Monday, January 06, 2014

look out for the shark!


I had to chuckle.

There they were in our little beach town.  Row on row of float toys.  All looking as if someone had bagged his limit of cartoon creatures from the Disney Game Preserve.  Nemo meets Peter Pan.

The photographer in me had to take the shot.  Great colors.  Interesting shapes.  Nice light balance.  About as
cliché as a photograph at the beach could be.

But what was all of that writing on the sides of the creatures from the shallow lagoon?  It looked as if politicians had festooned the toys of innocent children with political slogans.

It was worse.  They were the tattoos of liability avoidance.  The dreaded attorneys had struck again.



Now, that conclusion would have made sense had I been standing at one of those tacky concession stands at Coney Island.  After all, The States are the capital of tort attorneys.  Not Mexico.

But take a closer look.  Both of these photographs are of the same shark (a rather apt symbol where tort lawyers are involved).  I did not count the words.  But they would easily fill a safety brochure.



Even though the shark was made in China, it has the type of warning we have become accustomed to seeing in The States.

"No protection against drowning."  If you are silly enough to believe that the flotation will come to life and save you like Willy the Orca, you were doomed long before you climbed on its back.

And then the rather startling WARNING!  "Aquatic toy -- use only under supervision."  Because we all know that toys -- especially, aquatic toys -- are inherently life-threatening, and children must be protected from them.

I did not count the number of languages that chide parents for being so reckless as to subject their children to these killers of their spawn.  (But there were enough to look like the packaging of a United Nations-distributed condom.) 

And the international symbols?  They all seem to translate to: "You buy it; it's your own fault when danger befalls your family."

This type of thing is far to easy to parody.  My fellow Americans have been living with this plague of warnings since at least the 1980s when the legal system concluded that people are absolutely incapable of thinking for themselves.

But, in Mexico?  I guess it is merely another spin-off of globalization.  Most of the outcomes have been great in world trade -- but there are obvious trade offs.

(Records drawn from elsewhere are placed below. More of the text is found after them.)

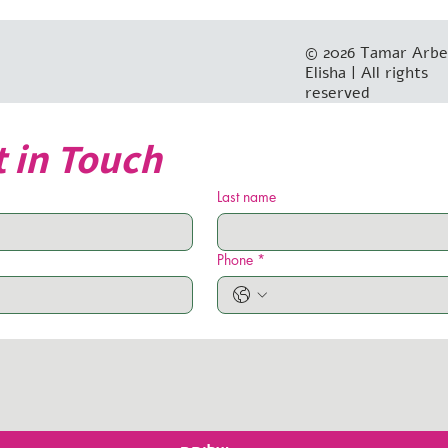
© 2026 Tamar Arbe
Elisha | All rights
reserved
 in Touch
Last name
Phone
*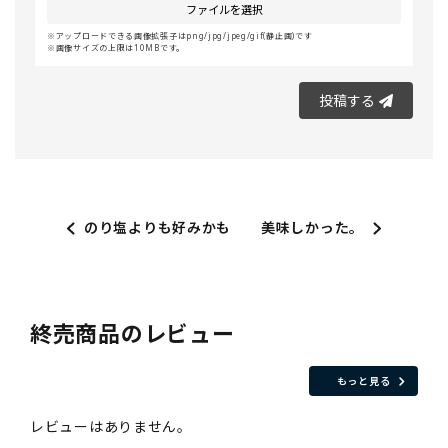
ファイルを選択
アップロードできる画像拡張子はpng/jpg/jpeg/gif(静止画)です
画像サイズの上限は10MBです。
投稿する
のり塩よりも好みかも
美味しかった。
終売商品のレビュー
もっと見る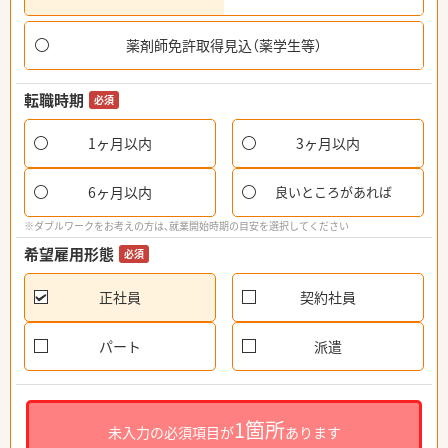
薬剤師免許取得見込（薬学生等）
転職時期
必須
1ヶ月以内
3ヶ月以内
6ヶ月以内
良いところがあれば
※ダブルワークをお考えの方は、就業開始時期の目安を選択してください
希望雇用形態
必須
正社員
契約社員
パート
派遣
1箇所
未入力の必須項目が
あります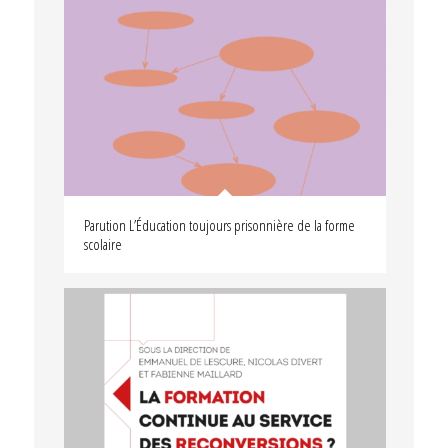
Parution L’Éducation toujours prisonnière de la forme
scolaire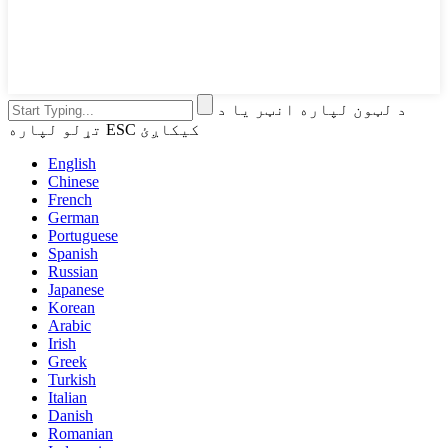
د لټون لپاره انټر یا د
تړلو لپاره ESC کیکاږئ
English
Chinese
French
German
Portuguese
Spanish
Russian
Japanese
Korean
Arabic
Irish
Greek
Turkish
Italian
Danish
Romanian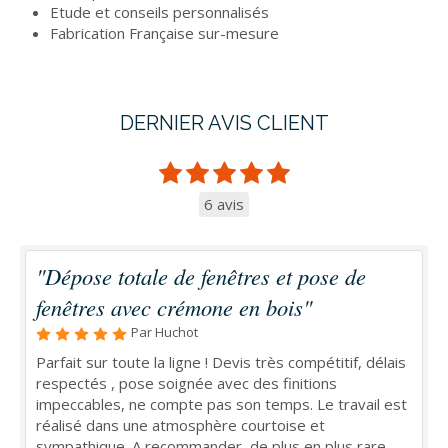
Etude et conseils personnalisés
Fabrication Française sur-mesure
DERNIER AVIS CLIENT
6 avis
"Dépose totale de fenêtres et pose de
fenêtres avec crémone en bois"
Par Huchot
Parfait sur toute la ligne ! Devis très compétitif, délais
respectés , pose soignée avec des finitions
impeccables, ne compte pas son temps. Le travail est
réalisé dans une atmosphère courtoise et
sympathique. A recommander, de plus en plus rare.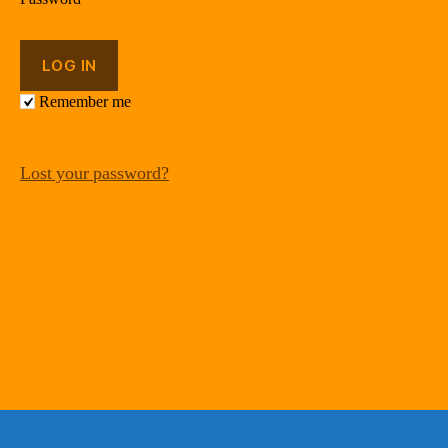
Remember me
Lost your password?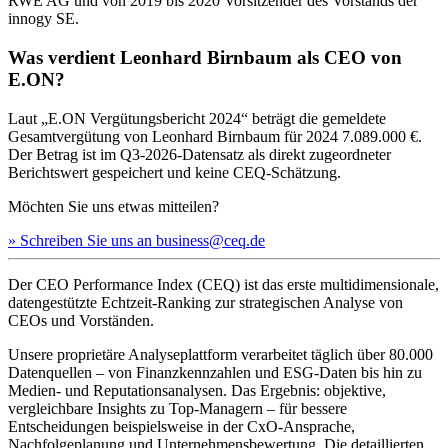
RWE AG und von 2019 bis 2020 Vorsitzender des Vorstands der
innogy SE.
Was verdient Leonhard Birnbaum als CEO von
E.ON?
Laut „E.ON Vergütungsbericht 2024“ beträgt die gemeldete
Gesamtvergütung von Leonhard Birnbaum für 2024 7.089.000 €.
Der Betrag ist im Q3-2026-Datensatz als direkt zugeordneter
Berichtswert gespeichert und keine CEQ-Schätzung.
Möchten Sie uns etwas mitteilen?
» Schreiben Sie uns an business@ceq.de
Der CEO Performance Index (CEQ) ist das erste multidimensionale,
datengestützte Echtzeit-Ranking zur strategischen Analyse von
CEOs und Vorständen.
Unsere proprietäre Analyseplattform verarbeitet täglich über 80.000
Datenquellen – von Finanzkennzahlen und ESG-Daten bis hin zu
Medien- und Reputationsanalysen. Das Ergebnis: objektive,
vergleichbare Insights zu Top-Managern – für bessere
Entscheidungen beispielsweise in der CxO-Ansprache,
Nachfolgeplanung und Unternehmensbewertung. Die detaillierten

Of course, none of this matters in our little village.  A tourist dad will buy the blue shark for his three-year old son, sit the boy on top of his new steed, and push him off into the surf where he will frolic for hours.  To squeals of delight.  And an occasional jelly fish sting and sun burn.

I am surprised that the local merchants have not slapped on their own stickers:

DANGER!  Your child will have the time of his life if you buy this shark.  But look out for the crocodile.  It is known to eat the left hand of animated pirates.